When Lee Mingwei writes a grant application, he always hesitates before filling in the section that asks what medium he works in. Most artists are able to answer, “metal,” “stone,” “oils,” or “mixed media.” Lee’s medium is people.
For example, in “The Dining Project,” he cooked a meal and then shared it with one museum visitor chosen daily by lottery. In “The Letter Writing Project,” he constructed three Zen-inspired pavilions of wood and translucent glass in which visitors were asked to write a letter in the spirit of the space. In “The Sleeping Project,” a stranger, again chosen by lottery, spent the night with the artist, sleeping in twin beds in a spare, specially designed space.

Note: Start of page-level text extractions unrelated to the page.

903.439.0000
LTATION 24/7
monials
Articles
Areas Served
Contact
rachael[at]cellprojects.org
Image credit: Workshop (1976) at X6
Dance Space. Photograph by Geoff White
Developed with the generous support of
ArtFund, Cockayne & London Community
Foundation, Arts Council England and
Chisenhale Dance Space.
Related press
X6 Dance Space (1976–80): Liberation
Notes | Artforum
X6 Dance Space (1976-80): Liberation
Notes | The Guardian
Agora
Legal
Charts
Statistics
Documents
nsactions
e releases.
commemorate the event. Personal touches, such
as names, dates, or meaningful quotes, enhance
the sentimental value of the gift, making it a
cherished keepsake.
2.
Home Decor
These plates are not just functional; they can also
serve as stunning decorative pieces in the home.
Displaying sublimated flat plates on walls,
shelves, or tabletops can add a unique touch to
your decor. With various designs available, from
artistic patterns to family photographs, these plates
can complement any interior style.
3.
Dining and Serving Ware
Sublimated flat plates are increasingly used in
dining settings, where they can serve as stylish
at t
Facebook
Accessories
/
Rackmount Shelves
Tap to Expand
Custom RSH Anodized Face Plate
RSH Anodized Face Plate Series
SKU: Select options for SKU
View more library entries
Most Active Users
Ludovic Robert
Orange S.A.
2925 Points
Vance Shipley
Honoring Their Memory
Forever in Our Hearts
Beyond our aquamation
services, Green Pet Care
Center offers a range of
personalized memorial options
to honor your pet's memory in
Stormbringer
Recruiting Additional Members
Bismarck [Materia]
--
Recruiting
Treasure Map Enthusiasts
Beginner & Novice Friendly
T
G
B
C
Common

“I’m very comfortable with people not knowing if my projects are art or not,” he said. “When people ask me, is it art? I ask them, what is an apple? Usually they give a descriptive answer – it’s a fruit, it’s red, etc. Then I ask, when do you really know it’s an apple? And most people say, when I eat it. That’s when you know it’s art, when you experience it with your senses, with your memory, when you own the work. That would be a better way to decide it’s art – or maybe you don’t have to decide at all.”
Lee is at Harvard through May 4 as the Marshall S. Cogan Visiting Artist, sponsored by the Office for the Arts. For his Harvard residency he has created “The Seers Project,” an ongoing event taking place in the transept of Memorial Hall.

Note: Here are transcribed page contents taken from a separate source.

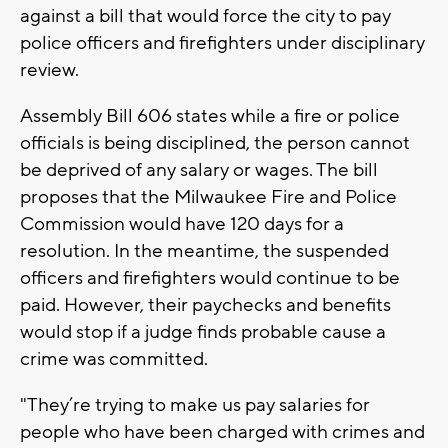
against a bill that would force the city to pay
police officers and firefighters under disciplinary
review.
Assembly Bill 606 states while a fire or police
officials is being disciplined, the person cannot
be deprived of any salary or wages. The bill
proposes that the Milwaukee Fire and Police
Commission would have 120 days for a
resolution. In the meantime, the suspended
officers and firefighters would continue to be
paid. However, their paychecks and benefits
would stop if a judge finds probable cause a
crime was committed.
"They’re trying to make us pay salaries for
people who have been charged with crimes and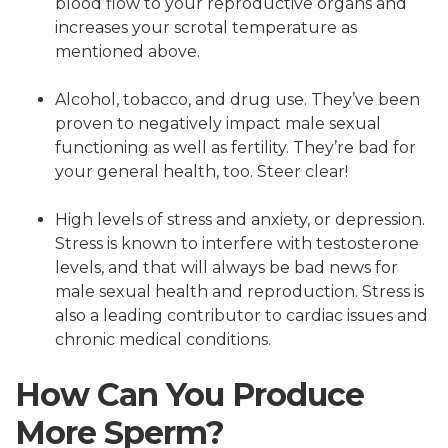
blood flow to your reproductive organs and
increases your scrotal temperature as
mentioned above.
Alcohol, tobacco, and drug use. They’ve been
proven to negatively impact male sexual
functioning as well as fertility. They’re bad for
your general health, too. Steer clear!
High levels of stress and anxiety, or depression.
Stress is known to interfere with testosterone
levels, and that will always be bad news for
male sexual health and reproduction. Stress is
also a leading contributor to cardiac issues and
chronic medical conditions.
How Can You Produce
More Sperm?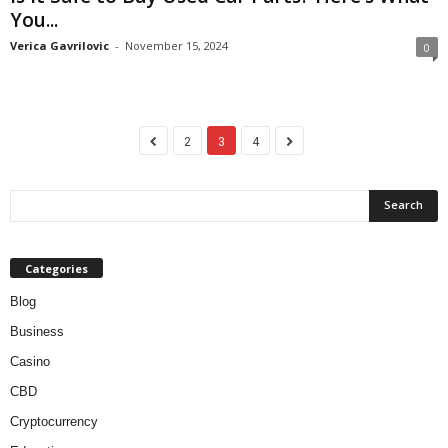
You...
Verica Gavrilovic
-
November 15, 2024
0
2
3
4
Categories
Blog
Business
Casino
CBD
Cryptocurrency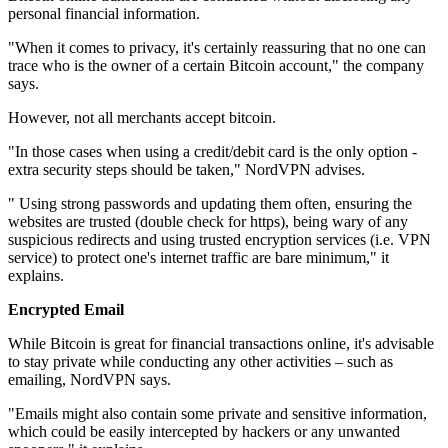
personal financial information.
"When it comes to privacy, it's certainly reassuring that no one can
trace who is the owner of a certain Bitcoin account," the company
says.
However, not all merchants accept bitcoin.
"In those cases when using a credit/debit card is the only option -
extra security steps should be taken," NordVPN advises.
" Using strong passwords and updating them often, ensuring the
websites are trusted (double check for https), being wary of any
suspicious redirects and using trusted encryption services (i.e. VPN
service) to protect one's internet traffic are bare minimum," it
explains.
Encrypted Email
While Bitcoin is great for financial transactions online, it's advisable
to stay private while conducting any other activities – such as
emailing, NordVPN says.
"Emails might also contain some private and sensitive information,
which could be easily intercepted by hackers or any unwanted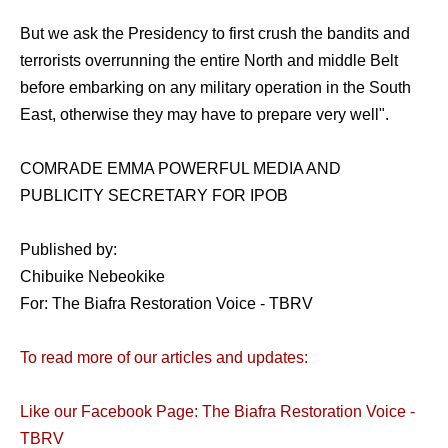
But we ask the Presidency to first crush the bandits and
terrorists overrunning the entire North and middle Belt
before embarking on any military operation in the South
East, otherwise they may have to prepare very well".
COMRADE EMMA POWERFUL MEDIA AND
PUBLICITY SECRETARY FOR IPOB
Published by:
Chibuike Nebeokike
For: The Biafra Restoration Voice - TBRV
To read more of our articles and updates:
Like our Facebook Page: The Biafra Restoration Voice -
TBRV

There in the light of the towering stained glass windows, amid the stone plaques commemorating Harvard’s Civil War dead, Lee has constructed a wood and canvas enclosure in which people may consult the seers.
Who are the seers? They are members of the Harvard community talented at card reading, astrology, or other forms of divination whom Lee has induced to “come out” and take part in the project. Each evening beginning at 5, a different seer will occupy the enclosure, ready to tell the fortunes of visitors on a first-come first-served basis.

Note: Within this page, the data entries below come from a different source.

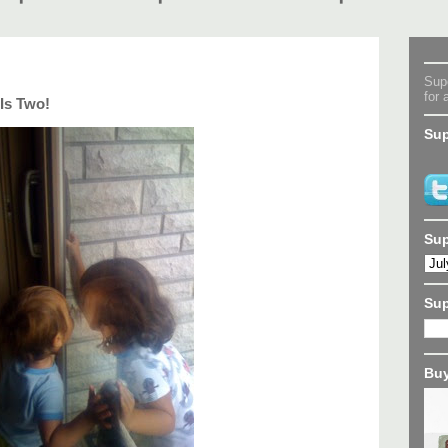
Supe
for 
Is Two!
Sup
Sup
Su
Buy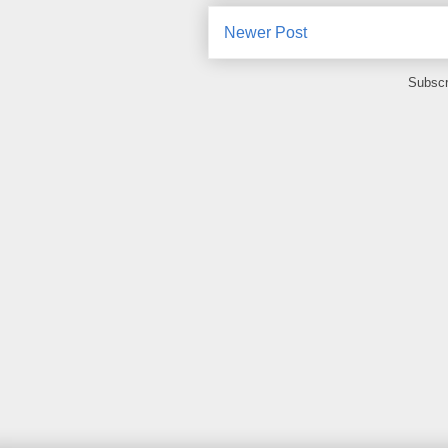
Newer Post
Subscr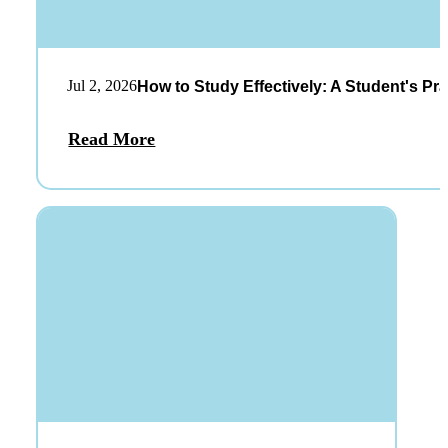
Jul 2, 2026
How to Study Effectively: A Student's Pra
Read More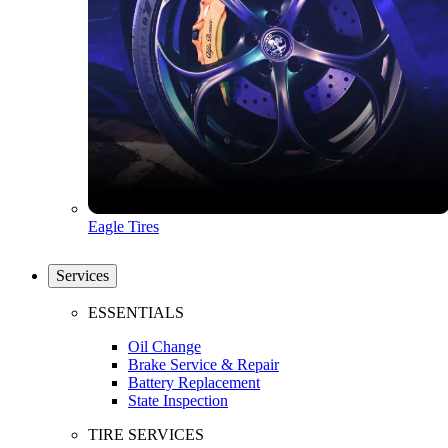
Eagle Tires
Services
ESSENTIALS
Oil Change
Brake Service & Repair
Battery Replacement
State Inspection
TIRE SERVICES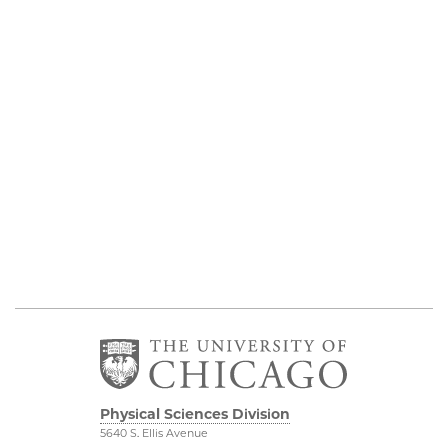
Physical Sciences Division
5640 S. Ellis Avenue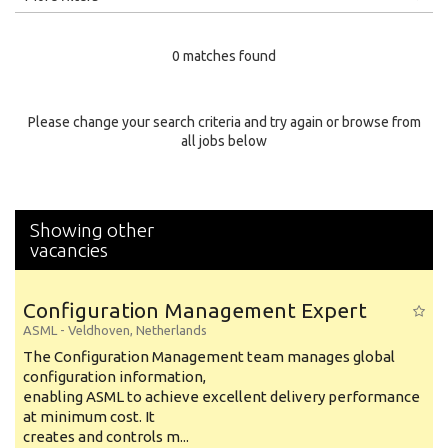
Education Level
0 matches found
Education Background
Specialty
Please change your search criteria and try again or browse from
all jobs below
Experience
Location
Showing other
vacancies
Configuration Management Expert
ASML
-
Veldhoven
,
Netherlands
The Configuration Management team manages global
configuration information,
enabling ASML to achieve excellent delivery performance
at minimum cost. It
creates and controls m...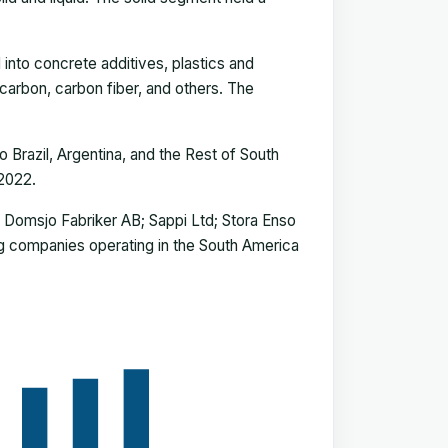
into concrete additives, plastics and
carbon, carbon fiber, and others. The
 Brazil, Argentina, and the Rest of South
 2022.
 Domsjo Fabriker AB; Sappi Ltd; Stora Enso
ng companies operating in the South America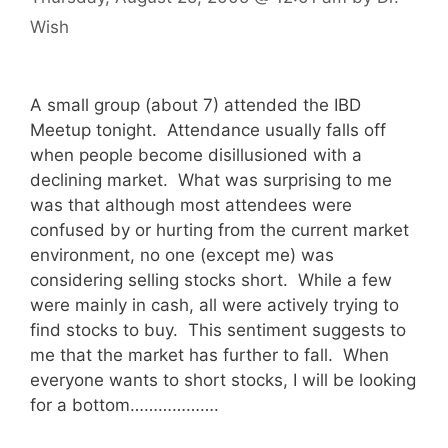
Wish
A small group (about 7) attended the IBD
Meetup tonight. Attendance usually falls off
when people become disillusioned with a
declining market. What was surprising to me
was that although most attendees were
confused by or hurting from the current market
environment, no one (except me) was
considering selling stocks short. While a few
were mainly in cash, all were actively trying to
find stocks to buy. This sentiment suggests to
me that the market has further to fall. When
everyone wants to short stocks, I will be looking
for a bottom……………….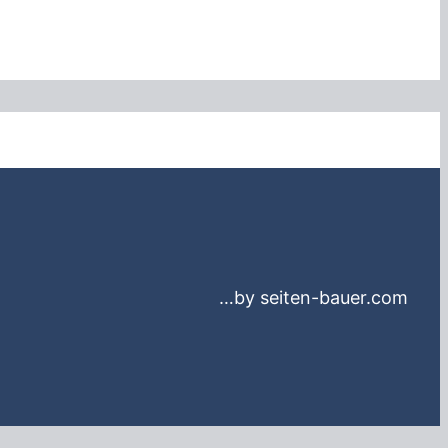
…by seiten-bauer.com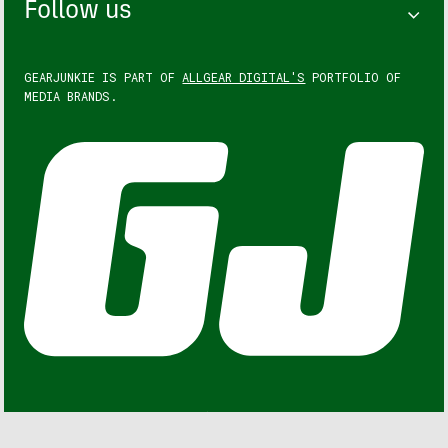
Follow us
GEARJUNKIE IS PART OF
ALLGEAR DIGITAL'S
PORTFOLIO OF
MEDIA BRANDS.
GEARJUNKIE © COPYRIGHT 2013 – 2026. ALL RIGHTS
RESERVED.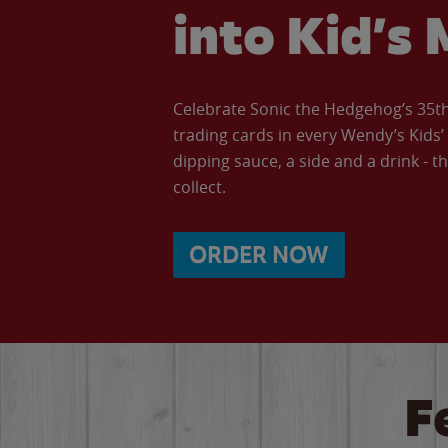
into Kid’s 
Celebrate Sonic the Hedgehog’s 35th 
trading cards in every Wendy’s Kids
dipping sauce, a side and a drink - th
collect.
ORDER NOW
F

Lee has been interested in the paranormal since he was a child in Taiwan and saw local shamans enter a trance state as a way of curing diseases or solving problems for those who consulted them.
“I thought, there must be these kinds of people at Harvard. I wanted to bring them forward because, after all, it is a part of humanity.”
But like all Lee’s projects, the underlying theme is trust and intimacy between strangers. His art consists of setting the stage in a way that allows such interactions to take place. Perhaps then, art for Lee is not a final result, but only a means to an end.
“I think that when people experience this under the name of art, they feel more comfortable than they would at a psychic fair.”
Harvard affiliates and the general public are welcome to join the community of seekers at the pavilion installed in Memorial Hall through May 4. Each evening, approximately 15 people will have an opportunity to consult with the seer, with seekers admitted on a first-come, first-served basis.